Debugging ConcurrencyTopic 11 of 18

ProblemAdvancedSometimes

Bug Hunt: Why Is This LongAdder Slower Than AtomicLong?

In one line

LongAdder shards counters across threads to win under contention, but its sum() walks every shard, so reads are O(N). When read rate is high relative to write rate, AtomicLong (single CAS) is faster. The bug is using the right tool for the wrong workload.

The puzzle

A senior engineer reads "LongAdder is faster than AtomicLong" on a blog. They migrate a hot counter in the service from AtomicLong to LongAdder and ship. Latency p99 doubles. Throughput drops. They roll back. What did the blog get right that the engineer applied wrong?

Important

The general lesson "X is faster than Y" is never the whole truth. Every concurrent data structure trades one operation's cost for another's. The blog said "LongAdder wins under contention", true. The engineer's workload had occasional contention but frequent reads. The two facts don't intersect.

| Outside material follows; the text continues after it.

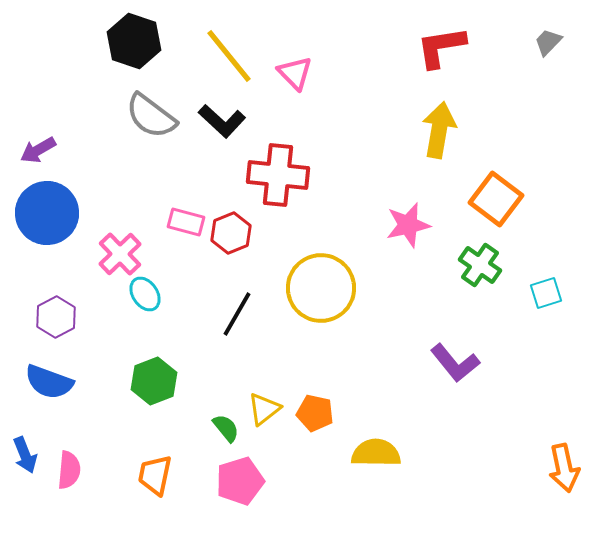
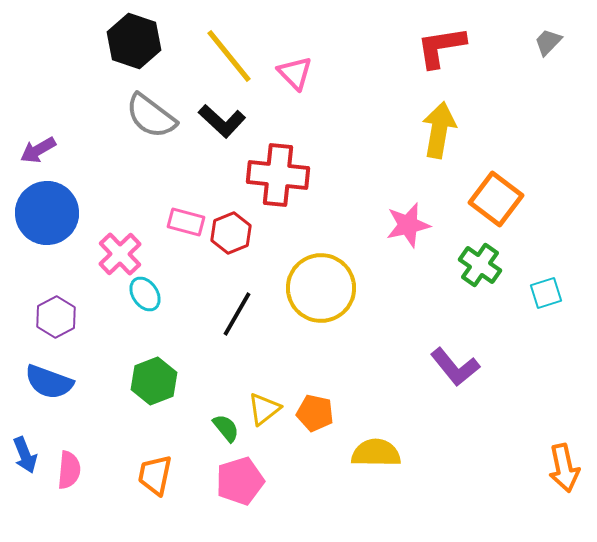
purple L-shape: moved 4 px down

How to read the broken code

Look at the language tab for the relevant stack. Notice what's similar between the AtomicLong and LongAdder versions: both increment counters, both expose get(). Notice what's different:

The increment path: AtomicLong does one CAS on a single memory location. LongAdder picks a thread-local cell and increments it.
The read path: AtomicLong does one load. LongAdder walks every cell and sums.

Note

The two costs that trade off

Write contention cost (CAS retries when many threads update the same word): high for AtomicLong under contention, low for LongAdder.
Read cost: O(1) for AtomicLong, O(num shards) for LongAdder.

Pick LongAdder only when the contention cost is the bottleneck AND reads are infrequent enough to absorb the O(N) sum.

The decision matrix

Workload	Right tool
Hit counter read on every request, few concurrent writers	AtomicLong, read is O(1)
Metrics counter scraped every 10-60s, many writers	LongAdder, write is contention-free
Counter for billing/accounting (exact reads required)	AtomicLong or Lock, eventual consistency unacceptable
Read-write ratio uncertain	Benchmark both with the actual load

How to actually measure this

Tip

The benchmark that matters Don't trust micro-benchmarks from blogs. Write one for the actual workload:

Vary contending writers from 1 to 64.
Vary read frequency from "every increment" to "once per second."
Plot throughput; pick the implementation that wins at the relevant operating point.

Java: jmh. Go: go test -bench with RunParallel. Python: timeit with threading. The numbers from a 5-minute benchmark beat hours of reasoning about cache-line behavior.

The lesson beyond LongAdder

Warning

The pattern recurs everywhere

ConcurrentHashMap vs Hashtable: same tradeoff at scale. CHM is faster for reads under contention.
CopyOnWriteArrayList vs synchronized List: COW wins for read-heavy, dies under write-heavy load.
Lock-free queues vs blocking queues: lock-free wins for low-contention high-throughput; blocking wins for back-pressure-aware workloads.
Spinlocks vs mutexes: spin wins for very short critical sections; mutex wins everywhere else.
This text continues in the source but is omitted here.